Beaver, John F.; Deal, Nancy
A study examined faculty attitudes toward writing across the curriculum. In a pilot study, 80 full-time faculty at Elizabethtown College responded to the 35-question survey (for a response rate of 67%). Although Elizabethtown College had recently approved a new core curriculum that called for more writing across the curriculum, the administration and faculty alike were bewildered about implementing such a change. Results indicated that the faculty had a poor perception of student writing, felt a lack of preparation as writing evaluators, but expressed a strong interest in improving their abilities as writing evaluators. The survey was refined and administered to the 230 full-time faculty at State University of New York College at Fredonia, which had a well established writing across the curriculum program. Of the 120 respondents to the survey (representing a response rate of 52%), two-thirds had participated in training workshops conducted by an English department faculty member and had received monetary compensation from the college's administration for their work. Results also indicated that the faculty had an improved perception of the quality of student writing, that they perceived writing across the curriculum as important for all departments, and that most faculty considered the quality of student writing to have improved since the implementation of a writing across the curriculum program. Findings suggest that writing across the curriculum does improve faculty perceptions of student writing.
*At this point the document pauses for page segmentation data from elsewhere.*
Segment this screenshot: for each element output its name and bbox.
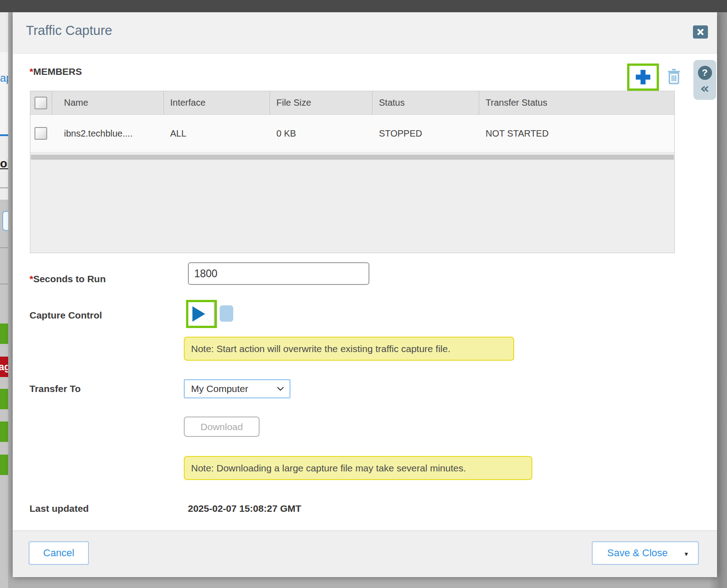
top-bar — [0, 0, 727, 12]
save-close-button[interactable]: Save & Close ▾ — [592, 541, 699, 565]
background-divider — [0, 284, 8, 284]
background-button-fragment — [2, 211, 8, 231]
status-row-red-text: ag — [0, 357, 8, 377]
background-tab-fragment: ol — [0, 157, 8, 171]
chevron-down-icon — [277, 387, 284, 391]
capture-control-label: Capture Control — [29, 310, 102, 321]
collapse-icon: « — [700, 80, 709, 96]
status-row-green — [0, 455, 8, 475]
row-checkbox-cell — [30, 115, 52, 152]
table-row[interactable]: ibns2.techblue.... ALL 0 KB STOPPED NOT … — [30, 115, 674, 152]
start-capture-button[interactable] — [188, 302, 215, 326]
help-icon: ? — [702, 67, 708, 78]
status-row-green — [0, 421, 8, 442]
column-header-name[interactable]: Name — [52, 91, 164, 114]
transfer-to-value: My Computer — [191, 383, 248, 394]
dialog-title: Traffic Capture — [26, 23, 112, 38]
dialog-header: Traffic Capture — [13, 12, 717, 54]
background-page-strip: ap ol ag — [0, 12, 8, 588]
background-block — [0, 12, 8, 52]
cell-file-size: 0 KB — [270, 115, 373, 152]
last-updated-value: 2025-02-07 15:08:27 GMT — [188, 503, 301, 514]
column-header-file-size[interactable]: File Size — [270, 91, 373, 114]
last-updated-label: Last updated — [29, 503, 89, 514]
collapse-button[interactable]: « — [700, 82, 709, 94]
transfer-to-select[interactable]: My Computer — [184, 379, 290, 398]
play-icon — [192, 306, 205, 322]
cell-transfer-status: NOT STARTED — [479, 115, 674, 152]
background-link-fragment: ap — [0, 72, 8, 84]
transfer-to-label: Transfer To — [29, 383, 81, 394]
select-all-cell — [30, 91, 52, 114]
highlight-box — [627, 64, 659, 91]
help-panel: ? « — [693, 60, 716, 100]
delete-member-button[interactable] — [667, 69, 681, 85]
seconds-to-run-label: *Seconds to Run — [29, 274, 106, 284]
highlight-box — [186, 300, 217, 328]
column-header-interface[interactable]: Interface — [164, 91, 270, 114]
caret-down-icon: ▾ — [684, 550, 688, 558]
cancel-button[interactable]: Cancel — [29, 541, 89, 565]
add-member-button[interactable] — [629, 66, 657, 88]
help-button[interactable]: ? — [698, 66, 712, 80]
note-download: Note: Downloading a large capture file m… — [184, 456, 532, 480]
seconds-to-run-input[interactable] — [188, 262, 369, 285]
row-checkbox[interactable] — [34, 127, 47, 140]
cell-name: ibns2.techblue.... — [52, 115, 164, 152]
cell-status: STOPPED — [373, 115, 479, 152]
members-label: *MEMBERS — [29, 66, 82, 77]
status-row-red: ag — [0, 357, 8, 377]
required-asterisk: * — [29, 274, 33, 284]
background-divider — [0, 247, 8, 248]
note-start: Note: Start action will overwrite the ex… — [184, 337, 514, 361]
horizontal-scrollbar[interactable] — [31, 155, 674, 160]
trash-icon — [667, 69, 681, 85]
status-row-green — [0, 323, 8, 344]
select-all-checkbox[interactable] — [34, 97, 47, 109]
background-tab-underline — [0, 134, 8, 136]
close-button[interactable] — [693, 25, 708, 39]
members-table: Name Interface File Size Status Transfer… — [30, 91, 675, 253]
stop-capture-button[interactable] — [220, 305, 233, 322]
column-header-status[interactable]: Status — [373, 91, 479, 114]
close-icon — [697, 29, 704, 35]
plus-icon — [634, 68, 652, 86]
background-block — [0, 52, 8, 137]
traffic-capture-dialog: Traffic Capture *MEMBERS — [13, 12, 717, 577]
background-divider — [0, 187, 8, 188]
required-asterisk: * — [29, 66, 33, 77]
screen: ap ol ag Traffic Capture *MEMBERS — [0, 0, 727, 588]
column-header-transfer-status[interactable]: Transfer Status — [479, 91, 674, 114]
table-header-row: Name Interface File Size Status Transfer… — [30, 91, 674, 115]
status-row-green — [0, 389, 8, 409]
dialog-footer: Cancel Save & Close ▾ — [13, 530, 717, 577]
download-button[interactable]: Download — [184, 416, 260, 437]
cell-interface: ALL — [164, 115, 270, 152]
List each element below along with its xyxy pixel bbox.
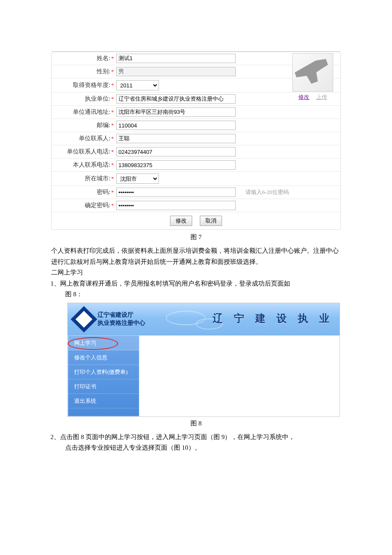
sidebar-menu: 网上学习 修改个人信息 打印个人资料(缴费单) 打印证书 退出系统 <box>68 335 139 416</box>
menu-logout[interactable]: 退出系统 <box>68 394 139 408</box>
qualyear-label: 取得资格年度: <box>73 82 110 88</box>
figure8-screenshot: 辽宁省建设厅 执业资格注册中心 辽 宁 建 设 执 业 网上学习 修改个人信息 … <box>67 303 340 417</box>
gender-input <box>116 67 236 76</box>
postcode-label: 邮编: <box>97 122 110 128</box>
unitcontact-input[interactable] <box>116 134 236 143</box>
banner-title: 辽 宁 建 设 执 业 <box>213 312 334 325</box>
content-area <box>139 335 340 416</box>
menu-print-cert[interactable]: 打印证书 <box>68 379 139 394</box>
cancel-button[interactable]: 取消 <box>200 216 222 226</box>
qualyear-select[interactable]: 2011 <box>116 80 159 90</box>
menu-online-study[interactable]: 网上学习 <box>68 336 139 350</box>
selfphone-input[interactable] <box>116 160 236 170</box>
city-select[interactable]: 沈阳市 <box>116 173 159 184</box>
addr-input[interactable] <box>116 107 236 117</box>
paragraph-1: 个人资料表打印完成后，依据资料表上面所显示培训费金额，将培训金额汇入注册中心账户… <box>51 246 341 267</box>
site-banner: 辽宁省建设厅 执业资格注册中心 辽 宁 建 设 执 业 <box>68 303 340 335</box>
pwd2-input[interactable] <box>116 201 236 210</box>
selfphone-label: 本人联系电话: <box>73 162 110 168</box>
list-item-1b: 图 8： <box>51 289 341 300</box>
logo-icon <box>71 306 97 332</box>
addr-label: 单位通讯地址: <box>73 109 110 115</box>
photo-upload-link[interactable]: 上传 <box>316 94 327 100</box>
profile-form: 修改 上传 姓名:* 性别:* 取得资格年度:* 2011 执业单位:* <box>51 51 341 230</box>
org-line1: 辽宁省建设厅 <box>98 311 145 319</box>
name-input[interactable] <box>116 54 236 63</box>
pwd-label: 密码: <box>97 189 110 195</box>
list-item-2: 2、点击图 8 页面中的网上学习按钮，进入网上学习页面（图 9），在网上学习系统… <box>51 432 341 443</box>
gender-label: 性别: <box>97 68 110 75</box>
section-heading: 二网上学习 <box>51 267 341 278</box>
menu-print-profile[interactable]: 打印个人资料(缴费单) <box>68 365 139 379</box>
unitphone-label: 单位联系人电话: <box>67 148 110 155</box>
workunit-input[interactable] <box>116 94 236 104</box>
unitphone-input[interactable] <box>116 147 236 156</box>
postcode-input[interactable] <box>116 121 236 130</box>
list-item-2b: 点击选择专业按钮进入专业选择页面（图 10）。 <box>51 442 341 454</box>
photo-panel: 修改 上传 <box>289 53 336 101</box>
pwd2-label: 确定密码: <box>85 202 110 208</box>
profile-photo <box>292 53 333 92</box>
figure8-caption: 图 8 <box>51 419 341 428</box>
photo-edit-link[interactable]: 修改 <box>298 94 309 100</box>
name-label: 姓名: <box>97 55 110 61</box>
list-item-1: 1、网上教育课程开通后，学员用报名时填写的用户名和密码登录，登录成功后页面如 <box>51 278 341 289</box>
pwd-input[interactable] <box>116 188 236 197</box>
figure7-caption: 图 7 <box>51 233 341 241</box>
menu-edit-profile[interactable]: 修改个人信息 <box>68 350 139 365</box>
city-label: 所在城市: <box>85 175 110 182</box>
submit-button[interactable]: 修改 <box>170 216 192 226</box>
workunit-label: 执业单位: <box>85 95 110 102</box>
pwd-hint: 请输入6-20位密码 <box>241 188 340 196</box>
unitcontact-label: 单位联系人: <box>79 135 110 142</box>
org-line2: 执业资格注册中心 <box>98 319 145 327</box>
Such improvement, however, takes time to develop, must involve a committed faculty and administration, and must provide follow-up and reinforcement throughout the campus. (RS)
Publication Type: Speeches/Meeting Papers; Reports - Research
Education Level: N/A
Authoring Institution: N/A
Identifiers: Elizabethtown College PA; State University of New York Coll at Fredonia; Teacher Surveys
Note: Paper presented at the Annual Meeting of the Northeastern Educational Research Association (Ellenville, NY, October 31-November 2, 1990).